The OSC collaborated with the BIT to provide a research-based overview of:

  • The use of AI to conduct financial scams and other fraudulent activities, including how:
    • Scammers use AI to increase the efficacy of their financial scams;
    • AI distorts information and promotes disinformation and/or misinformation;
    • Effectively people distinguish accurate information from AI-generated disinformation and/or misinformation;
    • The promise of AI products and services are used to scam and defraud retail investors; and
  • The mitigation techniques that can be used to inhibit financial scams and other fraudulent activities that use AI at both the system and individual levels.

To achieve this, the teams employed two research streams:

  • A literature and environmental scan to understand current trends in AI-enabled online scams, and a review of mitigation strategies to protect consumers.
  • A behavioural science experiment to assess the effectiveness of two types of mitigation strategies in reducing susceptibility to AI-enhanced investment scams.

The report concluded that AI-enhanced scams pose significantly more risk to investors, with participants investing 22% more in these scams compared to conventional ones. Malicious actors are effectively deceiving investors by:

  • Using generative AI technologies to ‘turbocharge common investment scams’ by increasing their reach, efficiency and effectiveness;
  • Developing new types of scams that would have otherwise been impossible without AI, like deepfakes and voice cloning; and
  • Exploiting the promise of AI through false claims of ‘AI investment opportunities.’

To address these heightened risks, the report identified promising strategies that could mitigate the harms associated with AI-related investment scams:

  • System-level mitigations which limit the risk of scams across all (or a large pool of) investors; and
  • Individual-level mitigations which help individual investors in detecting and avoiding scams.

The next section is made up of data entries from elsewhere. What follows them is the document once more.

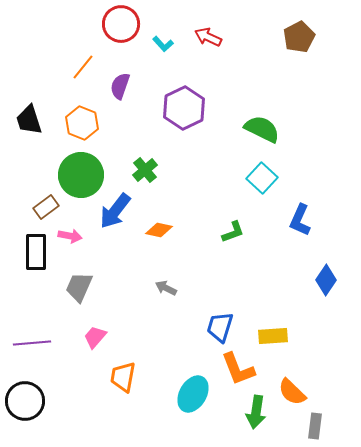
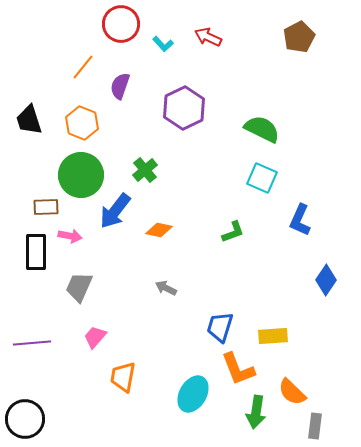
cyan square: rotated 20 degrees counterclockwise
brown rectangle: rotated 35 degrees clockwise
black circle: moved 18 px down
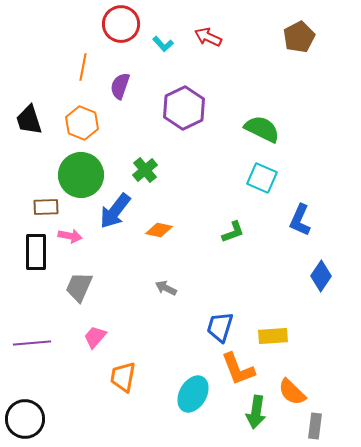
orange line: rotated 28 degrees counterclockwise
blue diamond: moved 5 px left, 4 px up
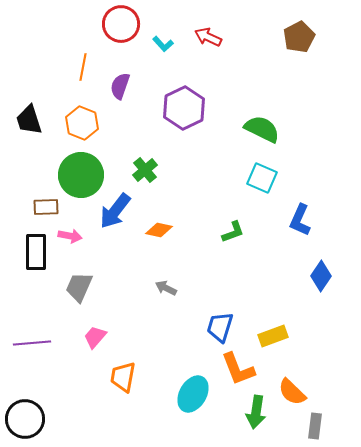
yellow rectangle: rotated 16 degrees counterclockwise
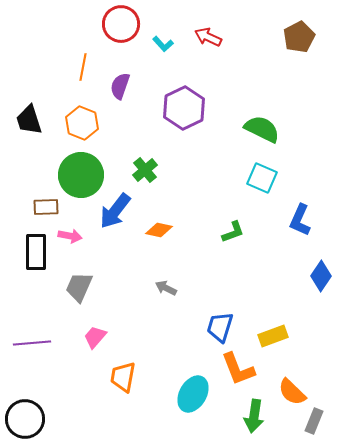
green arrow: moved 2 px left, 4 px down
gray rectangle: moved 1 px left, 5 px up; rotated 15 degrees clockwise
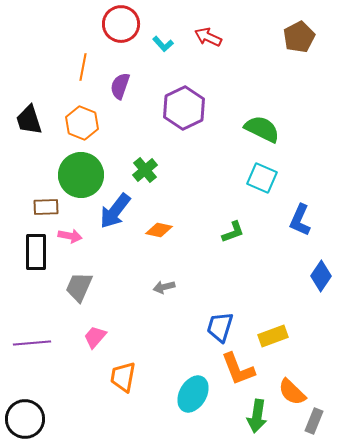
gray arrow: moved 2 px left, 1 px up; rotated 40 degrees counterclockwise
green arrow: moved 3 px right
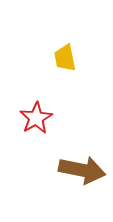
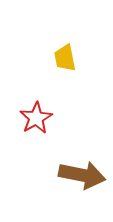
brown arrow: moved 5 px down
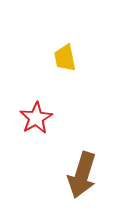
brown arrow: rotated 96 degrees clockwise
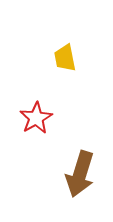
brown arrow: moved 2 px left, 1 px up
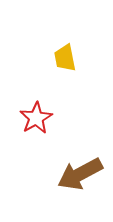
brown arrow: rotated 45 degrees clockwise
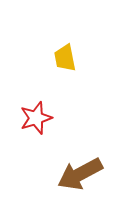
red star: rotated 12 degrees clockwise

Some platforms already use mitigation techniques, including by filtering content, and disabling accounts that spread disinformation. The report found that preventative techniques, including both system-level mitigations and individual-level mitigations, may be needed for retail investor protection. On an individual level, techniques such as the inoculation technique and web browser plug-ins that flag potential ‘high-risk’ opportunities, proved effective in significantly reducing the impact of these scams. The ‘inoculation technique’ involves providing users with high-level guidance on scam awareness before they encounter specific investment opportunities. The use of the web-browser plug-in reduced investment in fraudulent investment opportunities by a statistically significant 31%.

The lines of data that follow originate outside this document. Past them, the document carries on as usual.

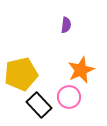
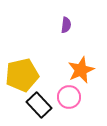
yellow pentagon: moved 1 px right, 1 px down
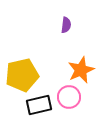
black rectangle: rotated 60 degrees counterclockwise
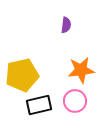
orange star: rotated 16 degrees clockwise
pink circle: moved 6 px right, 4 px down
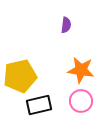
orange star: rotated 16 degrees clockwise
yellow pentagon: moved 2 px left, 1 px down
pink circle: moved 6 px right
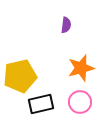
orange star: moved 2 px up; rotated 24 degrees counterclockwise
pink circle: moved 1 px left, 1 px down
black rectangle: moved 2 px right, 1 px up
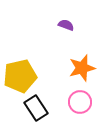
purple semicircle: rotated 77 degrees counterclockwise
orange star: moved 1 px right
black rectangle: moved 5 px left, 4 px down; rotated 70 degrees clockwise
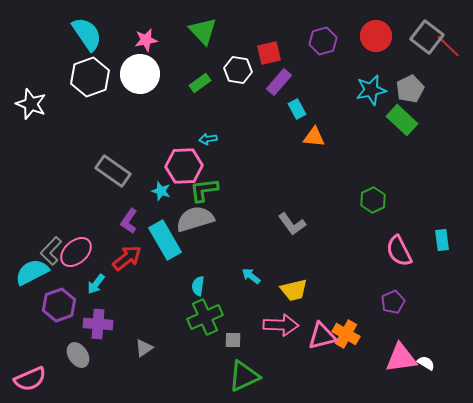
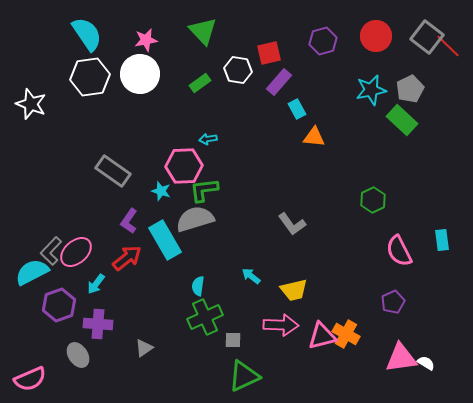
white hexagon at (90, 77): rotated 12 degrees clockwise
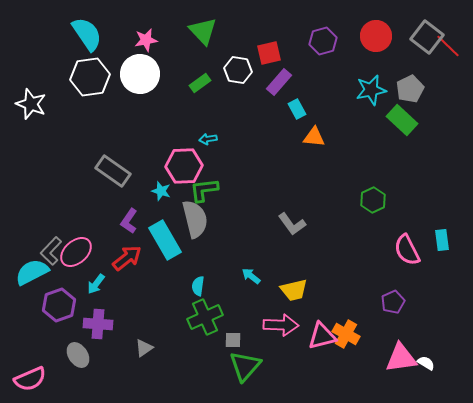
gray semicircle at (195, 219): rotated 93 degrees clockwise
pink semicircle at (399, 251): moved 8 px right, 1 px up
green triangle at (244, 376): moved 1 px right, 10 px up; rotated 24 degrees counterclockwise
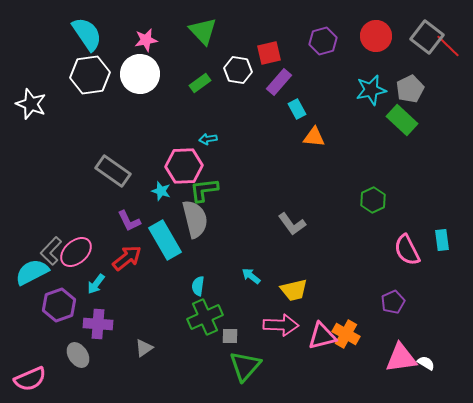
white hexagon at (90, 77): moved 2 px up
purple L-shape at (129, 221): rotated 60 degrees counterclockwise
gray square at (233, 340): moved 3 px left, 4 px up
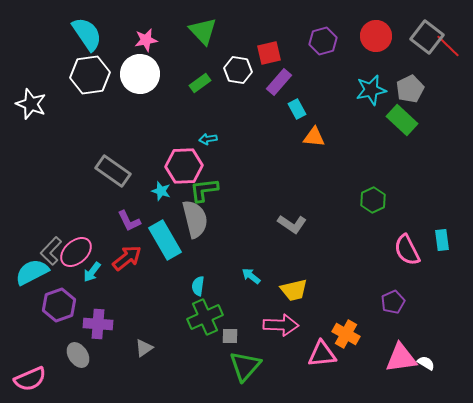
gray L-shape at (292, 224): rotated 20 degrees counterclockwise
cyan arrow at (96, 284): moved 4 px left, 12 px up
pink triangle at (322, 336): moved 18 px down; rotated 8 degrees clockwise
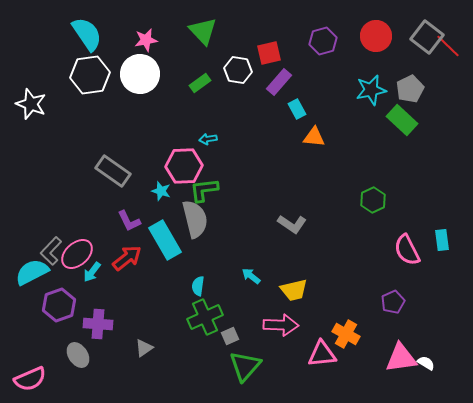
pink ellipse at (76, 252): moved 1 px right, 2 px down
gray square at (230, 336): rotated 24 degrees counterclockwise
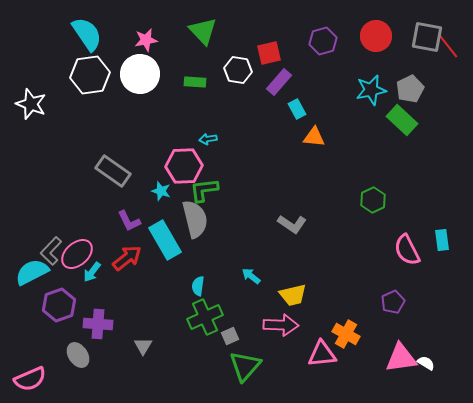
gray square at (427, 37): rotated 28 degrees counterclockwise
red line at (448, 46): rotated 8 degrees clockwise
green rectangle at (200, 83): moved 5 px left, 1 px up; rotated 40 degrees clockwise
yellow trapezoid at (294, 290): moved 1 px left, 5 px down
gray triangle at (144, 348): moved 1 px left, 2 px up; rotated 24 degrees counterclockwise
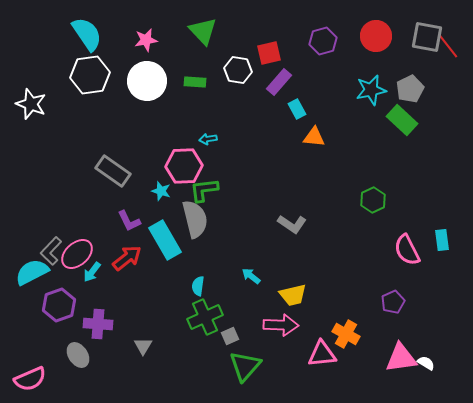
white circle at (140, 74): moved 7 px right, 7 px down
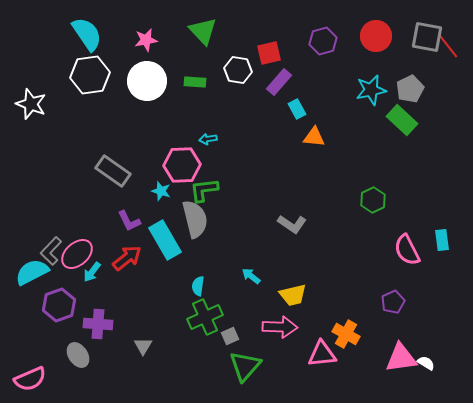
pink hexagon at (184, 166): moved 2 px left, 1 px up
pink arrow at (281, 325): moved 1 px left, 2 px down
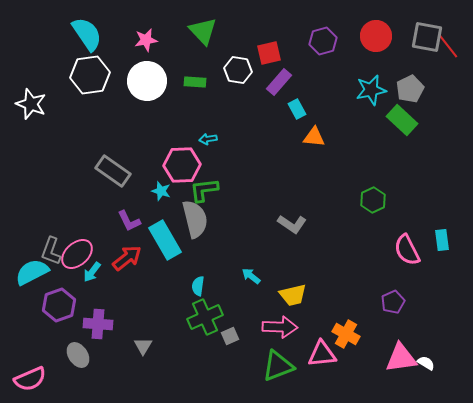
gray L-shape at (51, 251): rotated 24 degrees counterclockwise
green triangle at (245, 366): moved 33 px right; rotated 28 degrees clockwise
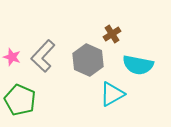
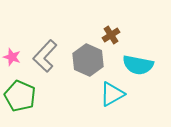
brown cross: moved 1 px left, 1 px down
gray L-shape: moved 2 px right
green pentagon: moved 4 px up
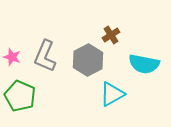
gray L-shape: rotated 20 degrees counterclockwise
gray hexagon: rotated 8 degrees clockwise
cyan semicircle: moved 6 px right, 1 px up
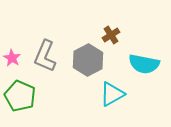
pink star: moved 1 px down; rotated 12 degrees clockwise
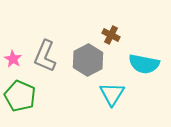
brown cross: rotated 30 degrees counterclockwise
pink star: moved 1 px right, 1 px down
cyan triangle: rotated 28 degrees counterclockwise
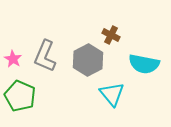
cyan triangle: rotated 12 degrees counterclockwise
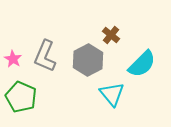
brown cross: rotated 12 degrees clockwise
cyan semicircle: moved 2 px left; rotated 56 degrees counterclockwise
green pentagon: moved 1 px right, 1 px down
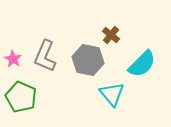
gray hexagon: rotated 20 degrees counterclockwise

A related report, entitled Gamification Revisited: New Experimental Findings in Retail Investing, summaries research conducted by the OSC with the BIT into the effects of digital engagement practices on investor behaviour. The intent of the experiment was to measure the influence of non-expert, social information on the trading behaviour of Canadians. The experiment indicated that participants in the social interactions feed, which enable platform users to interact with other users, made 12% more of the total volume of their trades in promoted stocks compared to the control group. Participants exposed to copy trading conditions, where functionality of the platform allows users to copy the trades of other profiled users, made 18% more of the total volume of their trades in the promoted stocks. The findings could mean that socially based engagement techniques can influence behaviour by encouraging trading in specific assets.

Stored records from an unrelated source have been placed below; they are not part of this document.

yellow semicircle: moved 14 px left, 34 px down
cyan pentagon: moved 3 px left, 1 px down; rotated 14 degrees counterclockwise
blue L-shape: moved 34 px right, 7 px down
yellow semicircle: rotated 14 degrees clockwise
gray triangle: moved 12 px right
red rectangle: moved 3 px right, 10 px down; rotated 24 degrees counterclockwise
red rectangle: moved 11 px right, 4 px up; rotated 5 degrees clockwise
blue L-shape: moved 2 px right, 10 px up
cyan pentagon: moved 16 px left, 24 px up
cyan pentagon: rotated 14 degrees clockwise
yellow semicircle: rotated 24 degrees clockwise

The report recommended that regulators consider whether to limit digital trading platforms from using digital engagement practices that can compromise investor protection, potentially including points, top traded lists, social interaction feeds and copy trading, and to continue gathering data to measure the impact of these types of practices.

Reports such as these may be good indicators of areas where future regulation, additional guidance or consultations may be forthcoming.